There were 200 households, out of which 28.0% had children under the age of 18 living with them, 53.0% were married couples living together, 9.5% had a female householder with no husband present, and 32.0% were non-families. 27.0% of all households were made up of individuals, and 11.5% had someone living alone who was 65 years of age or older. The average household size was 2.38 and the average family size was 2.85.

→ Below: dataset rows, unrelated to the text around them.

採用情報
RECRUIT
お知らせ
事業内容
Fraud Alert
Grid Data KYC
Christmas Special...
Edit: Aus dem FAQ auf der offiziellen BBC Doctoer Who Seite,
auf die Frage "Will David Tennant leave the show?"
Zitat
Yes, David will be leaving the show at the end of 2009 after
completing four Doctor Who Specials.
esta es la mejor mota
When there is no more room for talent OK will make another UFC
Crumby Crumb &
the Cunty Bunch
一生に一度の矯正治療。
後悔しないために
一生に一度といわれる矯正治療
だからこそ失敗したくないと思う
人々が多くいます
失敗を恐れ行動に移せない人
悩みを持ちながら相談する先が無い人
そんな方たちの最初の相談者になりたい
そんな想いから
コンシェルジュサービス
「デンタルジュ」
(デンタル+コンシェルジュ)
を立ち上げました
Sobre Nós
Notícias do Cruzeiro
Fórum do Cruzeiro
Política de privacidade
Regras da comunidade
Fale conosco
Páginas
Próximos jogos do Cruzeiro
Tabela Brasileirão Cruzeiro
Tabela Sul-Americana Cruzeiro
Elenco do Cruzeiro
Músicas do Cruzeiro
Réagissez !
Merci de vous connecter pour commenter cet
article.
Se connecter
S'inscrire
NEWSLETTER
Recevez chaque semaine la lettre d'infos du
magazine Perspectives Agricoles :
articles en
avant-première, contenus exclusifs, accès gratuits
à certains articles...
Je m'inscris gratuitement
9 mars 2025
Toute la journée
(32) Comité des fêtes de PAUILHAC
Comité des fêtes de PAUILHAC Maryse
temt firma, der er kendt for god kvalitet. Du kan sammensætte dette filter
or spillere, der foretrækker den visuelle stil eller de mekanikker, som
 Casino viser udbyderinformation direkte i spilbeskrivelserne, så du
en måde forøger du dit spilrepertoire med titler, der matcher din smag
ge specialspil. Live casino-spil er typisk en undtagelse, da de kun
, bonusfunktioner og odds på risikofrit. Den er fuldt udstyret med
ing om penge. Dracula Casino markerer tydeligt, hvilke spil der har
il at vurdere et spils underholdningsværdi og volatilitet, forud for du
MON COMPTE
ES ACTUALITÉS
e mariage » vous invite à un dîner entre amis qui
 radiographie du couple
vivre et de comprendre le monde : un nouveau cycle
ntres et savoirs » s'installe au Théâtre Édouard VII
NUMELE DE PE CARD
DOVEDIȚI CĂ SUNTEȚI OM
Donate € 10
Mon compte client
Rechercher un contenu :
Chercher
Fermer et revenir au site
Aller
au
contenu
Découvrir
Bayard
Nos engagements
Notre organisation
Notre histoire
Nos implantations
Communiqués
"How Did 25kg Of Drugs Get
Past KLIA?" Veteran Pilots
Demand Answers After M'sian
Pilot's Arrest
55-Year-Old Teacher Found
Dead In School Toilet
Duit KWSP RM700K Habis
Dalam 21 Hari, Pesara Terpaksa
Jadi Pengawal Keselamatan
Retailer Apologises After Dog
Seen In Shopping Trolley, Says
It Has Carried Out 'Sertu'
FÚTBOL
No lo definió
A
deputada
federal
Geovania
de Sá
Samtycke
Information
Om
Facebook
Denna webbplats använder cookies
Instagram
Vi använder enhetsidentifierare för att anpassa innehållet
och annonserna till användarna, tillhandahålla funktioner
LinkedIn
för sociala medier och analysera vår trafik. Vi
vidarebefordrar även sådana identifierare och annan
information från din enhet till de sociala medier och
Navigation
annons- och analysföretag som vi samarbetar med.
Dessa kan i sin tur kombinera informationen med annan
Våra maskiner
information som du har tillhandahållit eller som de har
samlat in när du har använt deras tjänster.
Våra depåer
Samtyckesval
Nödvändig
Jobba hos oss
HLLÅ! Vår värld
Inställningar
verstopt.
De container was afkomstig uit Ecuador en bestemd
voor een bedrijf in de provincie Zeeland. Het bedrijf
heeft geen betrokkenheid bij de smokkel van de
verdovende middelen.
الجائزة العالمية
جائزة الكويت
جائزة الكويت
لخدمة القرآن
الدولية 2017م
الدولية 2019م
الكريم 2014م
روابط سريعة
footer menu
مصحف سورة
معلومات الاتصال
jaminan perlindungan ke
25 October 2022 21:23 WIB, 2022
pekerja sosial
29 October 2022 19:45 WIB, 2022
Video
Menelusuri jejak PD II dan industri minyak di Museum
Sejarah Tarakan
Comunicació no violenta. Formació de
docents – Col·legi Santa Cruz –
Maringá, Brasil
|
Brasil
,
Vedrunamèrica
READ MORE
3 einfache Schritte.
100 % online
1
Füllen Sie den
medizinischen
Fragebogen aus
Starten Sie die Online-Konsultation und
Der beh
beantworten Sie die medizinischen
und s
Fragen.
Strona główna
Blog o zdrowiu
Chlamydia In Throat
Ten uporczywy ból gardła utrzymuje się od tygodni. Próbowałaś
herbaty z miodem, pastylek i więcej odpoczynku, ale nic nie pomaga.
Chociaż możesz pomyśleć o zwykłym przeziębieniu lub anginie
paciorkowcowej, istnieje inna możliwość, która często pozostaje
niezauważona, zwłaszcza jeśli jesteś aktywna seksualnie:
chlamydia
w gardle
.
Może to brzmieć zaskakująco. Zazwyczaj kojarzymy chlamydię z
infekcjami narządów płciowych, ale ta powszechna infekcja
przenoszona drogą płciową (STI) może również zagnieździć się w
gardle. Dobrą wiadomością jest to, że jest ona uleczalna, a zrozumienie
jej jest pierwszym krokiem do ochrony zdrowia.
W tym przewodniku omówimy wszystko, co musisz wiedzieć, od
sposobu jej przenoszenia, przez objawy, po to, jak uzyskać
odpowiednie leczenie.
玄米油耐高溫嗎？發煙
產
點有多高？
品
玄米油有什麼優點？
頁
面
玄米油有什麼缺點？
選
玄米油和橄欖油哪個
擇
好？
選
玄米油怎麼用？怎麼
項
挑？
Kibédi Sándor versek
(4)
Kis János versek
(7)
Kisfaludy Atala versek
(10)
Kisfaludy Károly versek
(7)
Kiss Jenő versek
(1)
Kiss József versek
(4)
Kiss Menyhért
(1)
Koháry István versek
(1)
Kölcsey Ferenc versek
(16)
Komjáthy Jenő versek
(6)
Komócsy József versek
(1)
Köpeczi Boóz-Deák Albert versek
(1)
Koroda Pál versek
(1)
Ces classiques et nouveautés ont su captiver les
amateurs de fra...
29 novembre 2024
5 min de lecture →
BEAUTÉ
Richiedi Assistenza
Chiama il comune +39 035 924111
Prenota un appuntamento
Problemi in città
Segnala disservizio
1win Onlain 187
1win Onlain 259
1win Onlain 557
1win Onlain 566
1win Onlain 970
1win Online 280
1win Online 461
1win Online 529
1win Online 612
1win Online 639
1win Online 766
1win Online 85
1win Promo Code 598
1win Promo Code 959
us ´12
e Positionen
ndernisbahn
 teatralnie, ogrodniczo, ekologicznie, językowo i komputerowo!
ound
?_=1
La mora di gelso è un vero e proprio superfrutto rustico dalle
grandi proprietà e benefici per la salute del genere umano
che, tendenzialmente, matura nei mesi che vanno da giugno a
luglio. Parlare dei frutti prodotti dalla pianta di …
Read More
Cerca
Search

In the city the population was spread out, with 22.1% under the age of 18, 11.3% from 18 to 24, 22.9% from 25 to 44, 27.7% from 45 to 64, and 16.0% who were 65 years of age or older. The median age was 40 years. For every 100 females, there were 95.9 males. For every 100 females age 18 and over, there were 89.3 males.

The median income for a household in the city was $27,031, and the median income for a family was $33,750. Males had a median income of $25,125 versus $16,250 for females. The per capita income for the city was $12,741. About 8.1% of families and 14.3% of the population were below the poverty line, including 21.9% of those under age 18 and 15.6% of those age 65 or over.

===Media===
KCVK (107.7 FM) is an affiliate of Spirit FM, a network of non-commercial Christian music and talk stations owned by Lake Area Educational Broadcasting Foundation. KCVK's programming originates from KCVO in Camdenton.